Kellogg's commitment to Pantry4ThePeople didn't stop there. They pledged to give 150 boxes of breakfast cereal every month for at least 12 months.

Recently, the pantry received a facelift from a local artist, giving it a vibrant new look that reflects the energy and spirit of Pantry4ThePeople. Rachael was thrilled with the result: "It is fresh, new, bright, fun and has been given yet again a new look to keep it in the spotlight."

More than just food

From its humble beginnings as a simple roadside cupboard, Pantry4ThePeople has evolved into what seems like a full-on logistical operation, involving the picking up and sorting of donations, stocking pantries, packing grocery boxes, and delivering to families all over the area. The whole thing is completely voluntary and does not have any long-term funding arrangements.

“It's a labour of love,” says Rachael, who never imagined the initiative would grow to this extent. “I didn't envisage it would get to this point. I never envisaged I would need a calendar to run my week. My hallway looks like a Kellogg's factory.”

Despite the initiative's growth, Rachael remains committed to its community-driven spirit. Pantry4ThePeople has not registered as an official non-profit organisation, avoiding all the paperwork and bureaucracy that comes with it. “This belongs to the community, and how we look after it as a community says something about the people that we are here. It has never been vandalised.”

While Rachael is quick to deflect any praise, she has received formal recognition as the Westfield Eastgardens Local Hero in 2021 and the Bayside Citizen of the Year in 2022. “Winning the Westfield Local Hero put me in front of groups of people, ‘powers that be’ as such, that I could never have imagined,” she says.

Through the Westfield Local Hero events, Rachael had the opportunity to meet Renuka Fernando.

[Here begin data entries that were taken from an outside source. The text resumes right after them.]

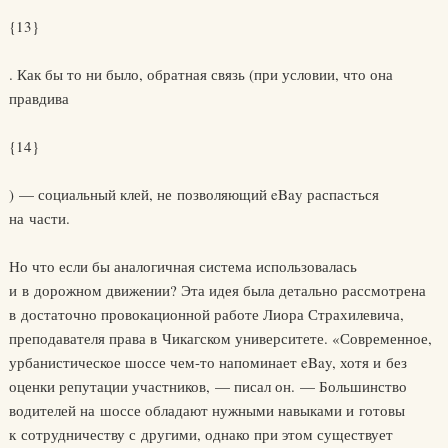
{13}
. Как бы то ни было, обратная связь (при условии, что она
правдива
{14}
) — социальный клей, не позволяющий eBay распасться
на части.
Но что если бы аналогичная система использовалась
и в дорожном движении? Эта идея была детально рассмотрена
в достаточно провокационной работе Лиора Страхилевича,
преподавателя права в Чикагском университете. «Современное,
урбанистическое шоссе чем-то напоминает eBay, хотя и без
оценки репутации участников, — писал он. — Большинство
водителей на шоссе обладают нужными навыками и готовы
к сотрудничеству с другими, однако при этом существует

Renuka is the co-founder of the Botany-based charity ReLove, which supports people experiencing homelessness, whether it’s women and children escaping domestic violence or men and women coming out of incarceration. They provide good-quality rescued furniture and household items at no cost.

Rachael and Renuka teamed up to put a pantry in ReLove's Botany warehouse. “So that when Ren and her team are delivering a whole truckload of amazing furniture, they can deliver a week's worth of groceries too,” Rachael explains.

For Rachael, the biggest rewards come from having conversations with people. “At the end of the day, I have realised that so much of it is not about the food. It's about turning up.”

She especially loves when a story comes full circle. One woman, who escaped a domestic violence situation with her child, relied on help from the pantry for a while. More recently, the woman secured a job and has donated items to the pantry, completing a cycle of giving and receiving.

More to be done

Originally inspired by the Newtown Blessing Box, Rachael hopes that others will continue the movement in their own suburbs.

“My hope going forward is that people see it and are inspired by it. And that's why I'm very active on social media.”

“I hope that people are inspired by whatever they see, and whatever I write, and they go and open it in their own community.”